__WHAT IS EXPECTED__: Gather, from the data below, each line in which the word "screenshot" occurs.

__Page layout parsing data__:
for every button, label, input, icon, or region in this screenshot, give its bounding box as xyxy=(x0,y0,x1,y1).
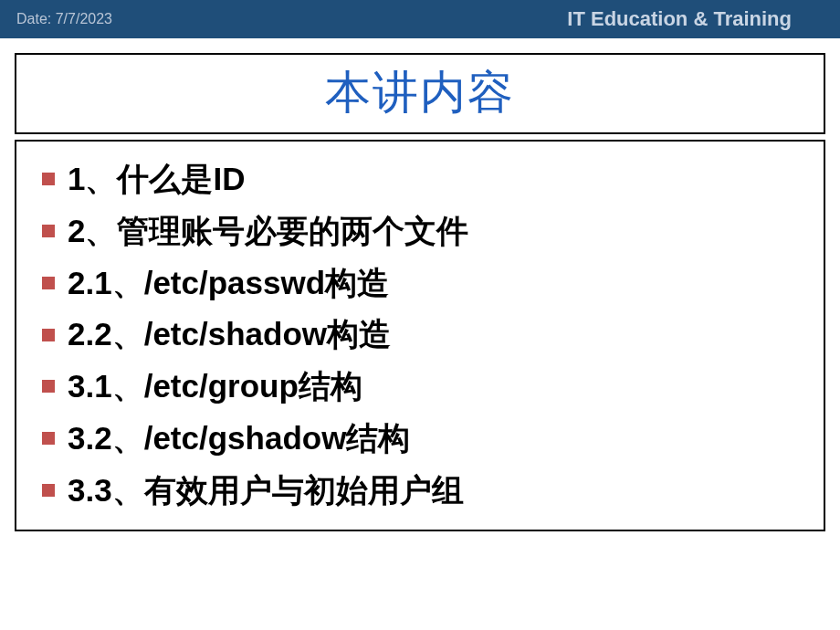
list-item: 2.1、/etc/passwd构造 xyxy=(42,260,805,307)
content-box: 1、什么是ID 2、管理账号必要的两个文件 2.1、/etc/passwd构造 … xyxy=(15,140,825,531)
date-value: 7/7/2023 xyxy=(56,11,112,26)
list-item: 1、什么是ID xyxy=(42,156,805,203)
header-date: Date: 7/7/2023 xyxy=(16,11,112,27)
header-brand: IT Education & Training xyxy=(567,7,792,31)
item-text: 3.1、/etc/group结构 xyxy=(68,363,362,410)
square-bullet-icon xyxy=(42,432,55,445)
slide-title: 本讲内容 xyxy=(16,62,824,123)
square-bullet-icon xyxy=(42,329,55,341)
square-bullet-icon xyxy=(42,225,55,237)
item-text: 1、什么是ID xyxy=(68,156,245,203)
item-text: 3.2、/etc/gshadow结构 xyxy=(68,415,410,462)
square-bullet-icon xyxy=(42,173,55,185)
header-bar: Date: 7/7/2023 IT Education & Training xyxy=(0,0,840,38)
item-text: 2.2、/etc/shadow构造 xyxy=(68,311,391,358)
title-box: 本讲内容 xyxy=(15,53,825,134)
list-item: 3.3、有效用户与初始用户组 xyxy=(42,467,805,514)
list-item: 2.2、/etc/shadow构造 xyxy=(42,311,805,358)
list-item: 3.2、/etc/gshadow结构 xyxy=(42,415,805,462)
square-bullet-icon xyxy=(42,380,55,393)
list-item: 2、管理账号必要的两个文件 xyxy=(42,208,805,255)
item-text: 2.1、/etc/passwd构造 xyxy=(68,260,389,307)
square-bullet-icon xyxy=(42,484,55,497)
item-text: 2、管理账号必要的两个文件 xyxy=(68,208,468,255)
square-bullet-icon xyxy=(42,277,55,289)
list-item: 3.1、/etc/group结构 xyxy=(42,363,805,410)
item-text: 3.3、有效用户与初始用户组 xyxy=(68,467,464,514)
date-prefix: Date: xyxy=(16,11,56,26)
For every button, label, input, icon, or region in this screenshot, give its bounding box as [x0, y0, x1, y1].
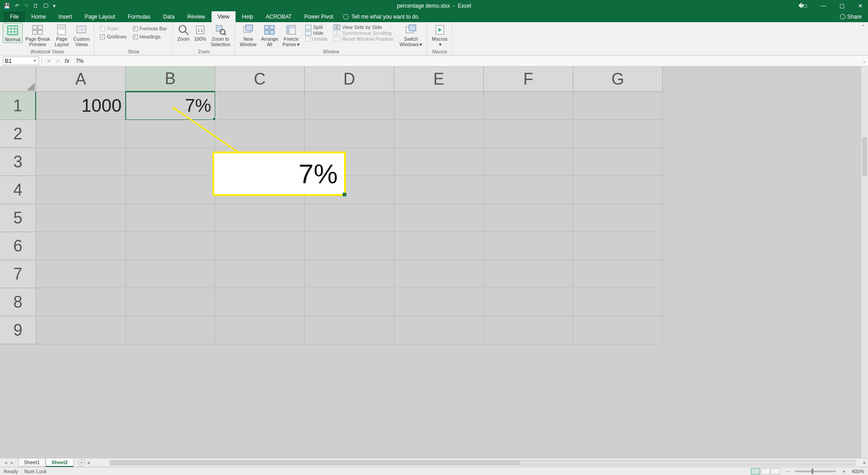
cell-E7[interactable] [394, 260, 484, 288]
tell-me-search[interactable]: Tell me what you want to do [343, 14, 418, 20]
cell-B2[interactable] [126, 120, 215, 148]
qat-more-icon[interactable]: ▾ [53, 3, 56, 9]
expand-formula-bar-icon[interactable]: ⌄ [861, 58, 868, 64]
zoom-out-icon[interactable]: − [786, 469, 789, 474]
cell-G8[interactable] [573, 288, 663, 316]
cell-D2[interactable] [305, 120, 394, 148]
col-header-F[interactable]: F [484, 66, 573, 92]
cell-D6[interactable] [305, 232, 394, 260]
cells-grid[interactable]: 1000 7% [36, 92, 861, 458]
col-header-B[interactable]: B [126, 66, 215, 92]
row-header-8[interactable]: 8 [0, 288, 36, 316]
cell-A5[interactable] [36, 204, 126, 232]
arrange-all-button[interactable]: Arrange All [259, 23, 280, 47]
cell-C2[interactable] [215, 120, 305, 148]
cell-F7[interactable] [484, 260, 573, 288]
cell-D5[interactable] [305, 204, 394, 232]
cell-E4[interactable] [394, 176, 484, 204]
col-header-E[interactable]: E [394, 66, 484, 92]
cell-A1[interactable]: 1000 [36, 92, 126, 120]
save-icon[interactable]: 💾 [4, 3, 10, 9]
tab-view[interactable]: View [212, 11, 236, 22]
tab-insert[interactable]: Insert [52, 11, 78, 22]
page-break-preview-button[interactable]: Page Break Preview [24, 23, 52, 47]
cell-F8[interactable] [484, 288, 573, 316]
cell-F1[interactable] [484, 92, 573, 120]
col-header-A[interactable]: A [36, 66, 126, 92]
cell-E2[interactable] [394, 120, 484, 148]
tab-review[interactable]: Review [181, 11, 211, 22]
cell-A3[interactable] [36, 148, 126, 176]
collapse-ribbon-icon[interactable]: ⌃ [861, 24, 865, 30]
row-header-7[interactable]: 7 [0, 260, 36, 288]
cell-C1[interactable] [215, 92, 305, 120]
cell-F5[interactable] [484, 204, 573, 232]
row-header-5[interactable]: 5 [0, 204, 36, 232]
tab-acrobat[interactable]: ACROBAT [259, 11, 298, 22]
new-doc-icon[interactable]: 🗋 [33, 3, 38, 9]
formula-bar-checkbox[interactable]: ✓Formula Bar [133, 26, 167, 31]
cell-G6[interactable] [573, 232, 663, 260]
cell-G9[interactable] [573, 316, 663, 344]
insert-function-icon[interactable]: fx [65, 58, 70, 64]
cell-G4[interactable] [573, 176, 663, 204]
page-layout-view-button[interactable]: Page Layout [53, 23, 71, 47]
cell-D1[interactable] [305, 92, 394, 120]
cell-B9[interactable] [126, 316, 215, 344]
row-header-2[interactable]: 2 [0, 120, 36, 148]
row-header-9[interactable]: 9 [0, 316, 36, 344]
cell-E6[interactable] [394, 232, 484, 260]
col-header-D[interactable]: D [305, 66, 394, 92]
row-header-4[interactable]: 4 [0, 176, 36, 204]
view-page-break-shortcut[interactable] [771, 468, 780, 475]
cell-B1[interactable]: 7% [126, 92, 215, 120]
new-window-button[interactable]: New Window [238, 23, 258, 47]
view-normal-shortcut[interactable] [751, 468, 760, 475]
tab-power-pivot[interactable]: Power Pivot [298, 11, 340, 22]
cell-B5[interactable] [126, 204, 215, 232]
hscroll-thumb[interactable] [110, 461, 520, 465]
cell-E8[interactable] [394, 288, 484, 316]
cell-B3[interactable] [126, 148, 215, 176]
col-header-G[interactable]: G [573, 66, 663, 92]
custom-views-button[interactable]: Custom Views [71, 23, 91, 47]
cell-C7[interactable] [215, 260, 305, 288]
row-header-3[interactable]: 3 [0, 148, 36, 176]
sheet-tab-2[interactable]: Sheet2 [46, 459, 74, 467]
freeze-panes-button[interactable]: Freeze Panes▾ [281, 23, 302, 47]
zoom-button[interactable]: Zoom [175, 23, 191, 42]
cell-C8[interactable] [215, 288, 305, 316]
cell-D7[interactable] [305, 260, 394, 288]
zoom-to-selection-button[interactable]: Zoom to Selection [209, 23, 232, 47]
tab-home[interactable]: Home [25, 11, 52, 22]
view-side-by-side-button[interactable]: View Side by Side [332, 24, 394, 30]
cell-B8[interactable] [126, 288, 215, 316]
tab-formulas[interactable]: Formulas [122, 11, 157, 22]
cell-G2[interactable] [573, 120, 663, 148]
cell-G7[interactable] [573, 260, 663, 288]
cell-A4[interactable] [36, 176, 126, 204]
new-sheet-button[interactable]: ＋ [78, 459, 85, 466]
cell-A2[interactable] [36, 120, 126, 148]
hide-button[interactable]: Hide [304, 30, 329, 36]
cell-D8[interactable] [305, 288, 394, 316]
cell-E9[interactable] [394, 316, 484, 344]
row-header-1[interactable]: 1 [0, 92, 36, 120]
macros-button[interactable]: Macros▾ [430, 23, 449, 47]
cell-A9[interactable] [36, 316, 126, 344]
name-box-dropdown-icon[interactable]: ▼ [33, 59, 37, 63]
tab-file[interactable]: File [4, 11, 25, 22]
cell-F2[interactable] [484, 120, 573, 148]
row-header-6[interactable]: 6 [0, 232, 36, 260]
ribbon-display-options-icon[interactable]: �□ [798, 3, 807, 9]
cell-E5[interactable] [394, 204, 484, 232]
cell-F9[interactable] [484, 316, 573, 344]
close-icon[interactable]: ✕ [858, 3, 863, 9]
select-all-corner[interactable] [0, 66, 36, 92]
vscroll-thumb[interactable] [862, 137, 867, 176]
cell-A8[interactable] [36, 288, 126, 316]
minimize-icon[interactable]: — [821, 3, 826, 9]
cell-C9[interactable] [215, 316, 305, 344]
share-button[interactable]: Share [840, 14, 862, 20]
cell-E1[interactable] [394, 92, 484, 120]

__PROBLEM SOLUTION__:
for every button, label, input, icon, or region in this screenshot, give its bounding box as xyxy=(x0,y0,x1,y1).
For every button, label, input, icon, or region in this screenshot, give its bounding box as [x0, y0, x1, y1].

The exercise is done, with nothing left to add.